# [Work instructions]
The word to look for is "worden". Report every line of the entries below that has it.

----- Material supplied

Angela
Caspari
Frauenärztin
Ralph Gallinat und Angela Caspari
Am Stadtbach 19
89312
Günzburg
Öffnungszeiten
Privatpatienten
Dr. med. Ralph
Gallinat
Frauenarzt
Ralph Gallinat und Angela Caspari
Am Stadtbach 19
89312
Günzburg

----------
----- Material supplied

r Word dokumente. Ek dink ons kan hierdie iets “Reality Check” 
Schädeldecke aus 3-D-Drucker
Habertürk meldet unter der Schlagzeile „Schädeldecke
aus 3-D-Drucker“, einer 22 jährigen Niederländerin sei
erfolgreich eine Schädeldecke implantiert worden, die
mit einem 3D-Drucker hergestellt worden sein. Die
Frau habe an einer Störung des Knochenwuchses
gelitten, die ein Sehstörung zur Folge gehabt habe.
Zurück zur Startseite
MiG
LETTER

----------
----- Material supplied

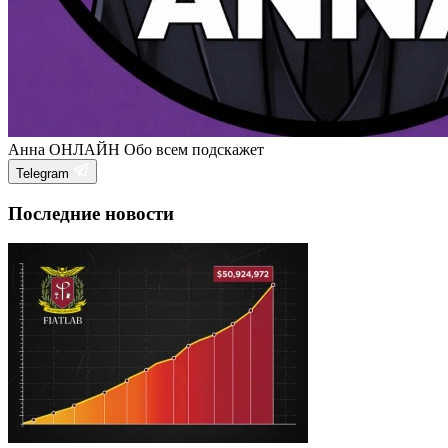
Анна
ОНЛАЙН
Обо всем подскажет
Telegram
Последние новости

----------

# [Worked solution]
erfolgreich eine Schädeldecke implantiert worden, die
mit einem 3D-Drucker hergestellt worden sein. Die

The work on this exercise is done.